The challenge is daunting. In a community where people want their names up in lights, where we have a cadre of professionals known as ‘directors of development,’ whose ambition is to separate rich Jews from their money, how can we create a sense of justice, of fairness between rich and poor and recognize true philanthropy? How can we accomplish this in a free and open society?
On the one hand, we value our privacy. How many of us enjoyed the public displays when there was card-calling at events? For many of us, there is something unseemly about it.

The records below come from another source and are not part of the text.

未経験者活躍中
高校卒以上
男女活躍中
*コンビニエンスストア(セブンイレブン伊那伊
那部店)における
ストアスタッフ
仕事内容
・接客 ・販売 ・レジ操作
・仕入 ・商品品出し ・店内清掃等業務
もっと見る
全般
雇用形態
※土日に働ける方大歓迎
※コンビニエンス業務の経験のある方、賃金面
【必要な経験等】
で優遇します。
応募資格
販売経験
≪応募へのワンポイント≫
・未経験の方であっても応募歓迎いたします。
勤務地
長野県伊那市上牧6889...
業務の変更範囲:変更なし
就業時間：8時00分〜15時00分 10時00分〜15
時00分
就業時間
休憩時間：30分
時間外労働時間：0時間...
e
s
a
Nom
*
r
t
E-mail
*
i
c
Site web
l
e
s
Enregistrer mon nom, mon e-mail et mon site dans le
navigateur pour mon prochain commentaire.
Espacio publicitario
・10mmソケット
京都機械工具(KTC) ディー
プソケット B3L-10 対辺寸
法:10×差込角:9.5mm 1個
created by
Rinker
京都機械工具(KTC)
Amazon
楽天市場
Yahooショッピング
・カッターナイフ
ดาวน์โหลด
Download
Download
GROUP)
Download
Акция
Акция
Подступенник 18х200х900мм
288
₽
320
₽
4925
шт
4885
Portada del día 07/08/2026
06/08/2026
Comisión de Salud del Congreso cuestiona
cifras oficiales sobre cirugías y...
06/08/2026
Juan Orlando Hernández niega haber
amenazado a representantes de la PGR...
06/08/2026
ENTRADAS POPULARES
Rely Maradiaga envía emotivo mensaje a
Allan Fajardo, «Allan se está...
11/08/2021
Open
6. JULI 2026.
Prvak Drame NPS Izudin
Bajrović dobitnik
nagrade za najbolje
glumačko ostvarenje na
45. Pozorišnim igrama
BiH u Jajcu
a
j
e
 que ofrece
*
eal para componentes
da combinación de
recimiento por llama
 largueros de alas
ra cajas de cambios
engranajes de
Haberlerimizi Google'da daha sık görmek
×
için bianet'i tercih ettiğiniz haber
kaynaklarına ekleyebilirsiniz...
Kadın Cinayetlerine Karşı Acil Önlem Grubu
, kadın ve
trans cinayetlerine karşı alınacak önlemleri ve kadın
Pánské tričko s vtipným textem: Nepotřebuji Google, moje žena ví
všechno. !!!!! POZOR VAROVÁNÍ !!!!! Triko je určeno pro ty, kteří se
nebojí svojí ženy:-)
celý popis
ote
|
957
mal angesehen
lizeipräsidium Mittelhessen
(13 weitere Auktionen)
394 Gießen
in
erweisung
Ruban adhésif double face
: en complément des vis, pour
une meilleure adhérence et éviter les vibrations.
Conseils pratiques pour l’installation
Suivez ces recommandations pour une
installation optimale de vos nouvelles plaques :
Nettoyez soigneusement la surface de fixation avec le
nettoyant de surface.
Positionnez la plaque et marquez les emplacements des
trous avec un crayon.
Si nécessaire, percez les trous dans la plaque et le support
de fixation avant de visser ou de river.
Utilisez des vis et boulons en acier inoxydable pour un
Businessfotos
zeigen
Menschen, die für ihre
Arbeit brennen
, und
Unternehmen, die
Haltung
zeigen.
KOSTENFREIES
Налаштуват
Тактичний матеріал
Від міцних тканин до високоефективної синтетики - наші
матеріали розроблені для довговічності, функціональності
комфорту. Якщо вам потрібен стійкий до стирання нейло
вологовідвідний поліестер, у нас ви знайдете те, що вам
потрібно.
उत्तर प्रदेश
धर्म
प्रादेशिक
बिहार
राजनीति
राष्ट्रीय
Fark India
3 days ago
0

I’m not immune to the conflict. In my various philanthropic efforts, I have valued the Maimonidean principle of modesty and indeed anonymity. Yet I, too, have had my name put on some projects and buildings. I frankly feel deeply conflicted.

I think it is a higher calling not to use one’s name, but I haven’t always been able to reach that higher level.

One of the goals of the emerging Fund for Our Jewish Future is to usher in a culture of vastly increased levels of Jewish giving. The fund plans to raise tens of millions immediately for priority action in Jewish education.
Hopefully, this will be followed by a series of focused funds to revivify Jewish commitment levels. Another goal of the fund is to approach individual communities and offer local philanthropists the opportunity to receive significant outside funds for projects that they are prepared to give meaningful down payments toward.

It is clear that what we need is imagination to view our Jewish future in a way that will capture the spirit of those Jews who are mostly on the sidelines today.

We don’t have many of the needed answers. But through hard work, creativity and, again, imagination, we can begin to reach the presently unreachable. With success, the result will be a renaissance of Jewish life in which our flourishing communal structures inspire greater Jewish involvement and commitment, which in turn inspire even greater levels of tzedakah.

Michael Steinhardt is co-founder of Birthright Israel.